BRIEF DESCRIPTION OF THE FIGURES
FIG. 1 to FIG. 3 are schematic diagrams of roadway layouts and mining steps implemented in this invention, among which:
FIG. 1 is the layout diagram of the mining face division in one wing of the mine;
FIG. 2 is the schematic diagram of downward inclined mining in the first mining face;
FIG. 3 is the schematic diagram of upward topple mining in the second mining face;
FIG. 4 is the layout diagram of shafts and main roadways.
In these figures: 1-Upper main roadway, 2- Lower main roadway, 3-Mining face, 4-Inclined intake roadway of the first mining face, 5-Open-off cut of the first mining face, 6- First mining face, 7- Inclined return roadway of the first mining face, 8- Open-off cut of the second mining face, 9- Second mining face, 10-Inclined intake roadways of the second and third mining faces, 11- Open-off cut of the third mining face, 12-Main shaft, 13-Auxiliary shaft, 14-Shaft station, 15-Central inclined intake roadway of the shaft.
DETAILED EMBODIMENTS
The invention is further described in combination with the attached figures as follows:
A kind of no-pillar and gob-side entry retaining mining and construction method without the mining area division, which comprises the following steps:
1) As shown in FIG. 1 and FIG. 4, build the main shaft 12 and auxiliary shaft 13 at the upper boundary in the middle part of the mine until reaching the designed elevation of the upper main roadway 1, connect them and then construct the shaft station 14, forming the mine hoisting system and ventilation system; then excavate the upper main roadway 1 along the upper boundary of the mine and excavate the central inclined intake roadway 15 of the shaft along the central inclination of the mine from the shaft station to the designed elevation of the lower main roadway 2 and then to the lower main roadway 2 along the lower boundary of the mine to divide one wing of the mine into several mining faces 3; after the excavation of the upper and lower main roadways reaches boundaries of one wing of the mine, excavate the inclined intake roadway 4 for the first mining face along the inclination of the mine boundary and connect the upper and lower main roadways to form a mine ventilation system that intakes air from the lower main roadway and returns air from the upper main roadway. Meanwhile, the upper main roadway 1 adopts the form of integration of machines and rails to act as the main roadway for the auxiliary transport of mine materials and equipment and main transport of coals.
2) Construct an open-off cut 5 at the designed position of the first mining face in the upper main roadway 1 and install three machines (coal cutters, scraper conveyors, and hydraulic supports, the same below) at the open-off cut.

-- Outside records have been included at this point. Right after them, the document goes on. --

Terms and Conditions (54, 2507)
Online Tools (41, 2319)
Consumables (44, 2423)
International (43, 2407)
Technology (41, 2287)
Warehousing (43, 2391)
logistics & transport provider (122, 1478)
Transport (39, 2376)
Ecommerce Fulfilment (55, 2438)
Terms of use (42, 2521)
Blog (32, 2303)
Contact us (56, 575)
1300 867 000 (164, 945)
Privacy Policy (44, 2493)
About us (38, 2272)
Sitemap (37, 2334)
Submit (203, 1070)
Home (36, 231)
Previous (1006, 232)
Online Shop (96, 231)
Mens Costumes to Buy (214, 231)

3) Carry out the downward inclined mining in the first mining face to automatically form a roadway and retain a gob-side entry in the next adjacent mining face during the mining process, which shall serve as the inclined return roadway 7 of the first mining face and the inclined return roadway 9 of the second mining face. The fresh air shall flow from the auxiliary shaft 13 to the lower main roadway 2 after passing through the shaft station 14 and the central inclined intake roadway 15, and then to the first mining face 6 after passing through the inclined intake roadway 4; the polluted air produced from the first mining face shall be discharged from the inclined return roadway 7 of the first mining face to the main shaft 12 (double as the return shaft) or special return shaft after passing through the upper main roadway 1.

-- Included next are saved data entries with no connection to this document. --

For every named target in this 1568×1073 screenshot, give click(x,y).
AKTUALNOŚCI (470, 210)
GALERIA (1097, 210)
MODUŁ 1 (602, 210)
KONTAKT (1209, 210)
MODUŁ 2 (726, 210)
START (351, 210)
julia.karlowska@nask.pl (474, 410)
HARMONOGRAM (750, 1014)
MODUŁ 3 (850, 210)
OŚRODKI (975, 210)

Provide extensible belt conveyors in the inclined return roadway 7 of the first mining face, which shall extend as the mining face advances and be reutilized for the second mining face 9 after the work in the first mining face is finished.
Meanwhile, install monorail hoists in the inclined return roadway 7 of the first mining face, which shall serve as the assistant conveying devices for the first mining face and be reutilized for the second mining face 9 after the work in the first mining face is finished.
During the mining process in the first mining face 6, coals are transported from the first mining face 6 to the upper main roadway 1 after passing through the inclined return roadway 7 and then to the shaft coal pocket; materials and equipment required in the mining face shall be hoisted to the mining face by using the monorail hoist after passing through the upper main roadway 1 and inclined return roadway 7; the fresh air shall flow from the auxiliary shaft 13 to the first mining face 6 after passing through the central inclined intake roadway 15, lower main roadway 2 and inclined intake roadway 4 of the first mining face; the polluted air produced from the mining face shall be discharged from the inclined return roadway 7 to the main shaft (double as the return shaft) after passing through the upper main roadway 1, as shown in FIG. 2.
4) Before the mining in the first mining face 6 ends, widen the designed open-off cut 8 in the second mining face. After the mining in the first mining face 6 ends, move three machines to the open-off cut 8 of the second mining face and reutilize the belt conveyors and monorail hoists in the inclined return roadway 7 of the first mining face to perform the transport task for the second mining face 9; during the mining in the second mining face, automatically form a roadway close to the third mining face and retain a gob-side entry to serve as the inclined intake roadway 10 for the second and third mining faces.
During the mining process in the second mining face 9, coals are transported from the mining face 9 to the upper main roadway 1 after passing through the inclined return roadway 7 and then to the shaft coal pocket; materials and equipment required in the mining face shall be hoisted to the mining face 9 by using the monorail hoist after passing through the upper main roadway 1 and inclined return roadway 7; the fresh air shall flow from the auxiliary shaft 13 to the second mining face 9 after passing through the central inclined intake roadway 15, lower main roadway 2 and inclined intake roadway 10 of the mining face; the polluted air produced from the mining face shall be discharged from the inclined return roadway 7 to the main shaft (double as the return shaft) after passing through the upper main roadway 1, as shown in FIG. 3.
5) Before the mining in the second mining face 9 ends, widen the designed open-off cut 11 in the third mining face. After the mining in the mining face 9 ends, move three machines to the open-off cut 11 of the third mining face for installation; then, carry out the downward inclined mining in the mining face. The following steps are the same as Step 3 and Step 4 until one wing of the mine is completely mined. Similarly, the other wing of the double-wing mine shall be mined according to the above method.
Certainly, the above description is only a comparatively good embodiment of this invention. This invention is not limited to the embodiment enumerated above. It should be noted that any equivalent substitutes and obvious variants of this invention made by any technical personnel familiar with this field under the guidance of this description shall fall within the substantial scope of the description and be protected by the invention.